Ensuite, Vic prend son Omnichord pour jouer Morally challenged, une chanson enregistrée en 2000, aussi avec Brute. Il explique, en réprimant encore un "motherfucker",  qu'il l'a composée lors d'un trajet entre Tucson et Los Angeles, avec une main sur l'Omnichord, l'autre sur le volant, un joint au bec et  une bouteille de téquila à portée. Les paroles sont très drôles, une succession de portraits pas piqués des hannetons. Au moment où il annonce un couplet plus classieux, il s'interrompt brutalement et incendie un membre du public (Vic avait sûrement le sang chaud)  : "Get the fuck outta here, man, you're talking on the fucking cell phone here !". Je ne saisis pas ce que le mec répond, mais clairement il ne téléphonait pas (je pense qu'il enregistrait le concert), puisqu'aussitôt Vic se répand en excuses ("Je me sens vraiment con, mec, mon plus grand fan..."). Un autre gars le sort d'affaire en lançant "Tu l'as rendu vraiment plus classe !".
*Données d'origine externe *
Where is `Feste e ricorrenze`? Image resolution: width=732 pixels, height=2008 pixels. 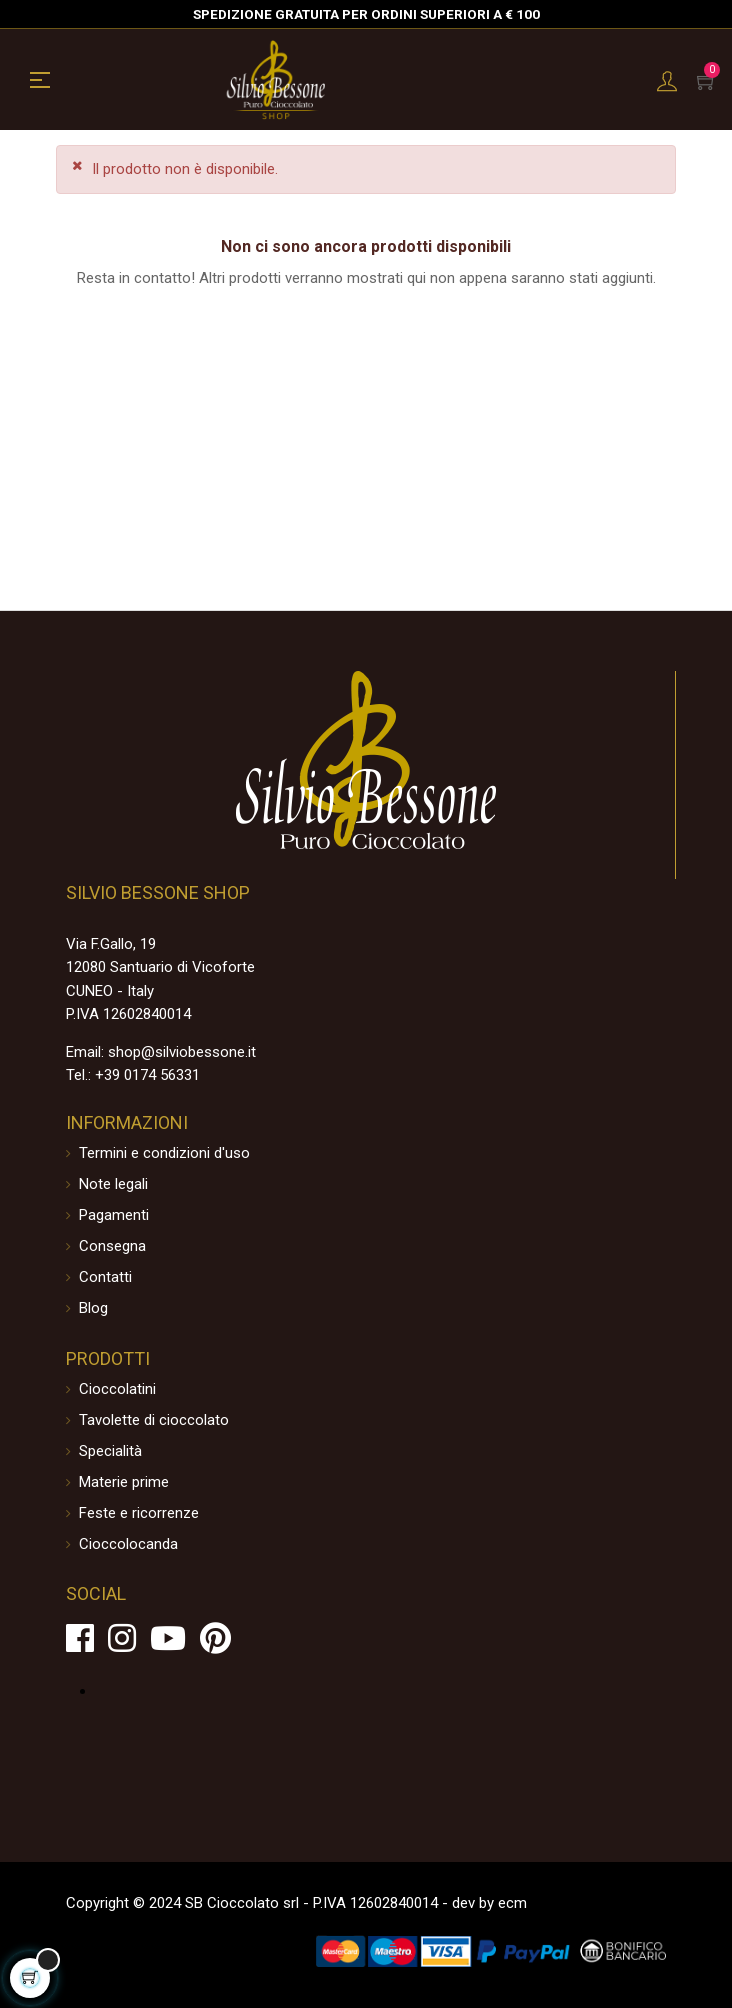 Feste e ricorrenze is located at coordinates (139, 1513).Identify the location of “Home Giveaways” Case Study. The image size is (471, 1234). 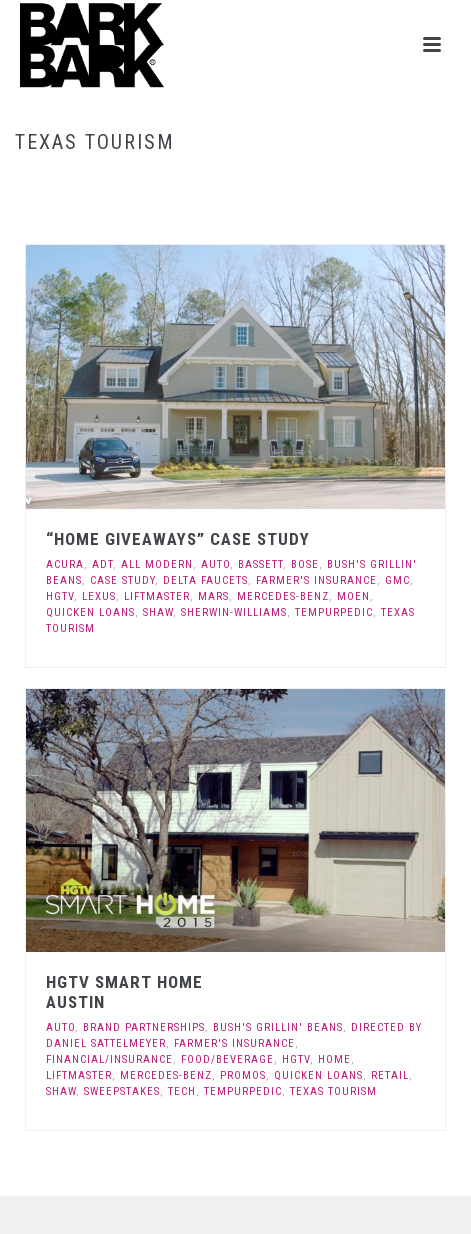
(178, 539).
J'avais découvert le dernier titre, Society Sue, grâce au billet du Jojoblog, alors que la chanson portait encore le titre provisoire Robert Wyatt. J'en ai aussi parlé dans ma chronique de Skitter on take-off, où l'on en trouve la version studio. Comme relaté dans le Jojoblog, il hésite très longtemps avant de se décider à jouer cette toute nouvelle chanson. C'est le moment le plus poignant du concert, même si le public continue de l'accompagner par ses rires, avec un couplet, supprimé de la version studio, dans lequel il envisage le suicide : "Defenestration, like Robert Wyatt. Checked into my options at the Brussels Hyatt, but the windows were bolted so I couldn't try it. Mesmerized by the light show and my agitation slowly subsided on its own accord.".
Je n'ai pas encore pris le temps d'écouter les 62 autres concerts de Vic Chesnutt disponibles dans la Live Music Archive. Je suis pourtant certain qu'ils regorgent de grands moments. Je doute cependant qu'il y en ait d'aussi drôles et émouvants que celui-ci.

Il y a au moins deux blogs entièrement dédiés à Vic Chesnutt, Re: Vic Chesnutt et Debriefing: The music and art of Vic Chesnutt.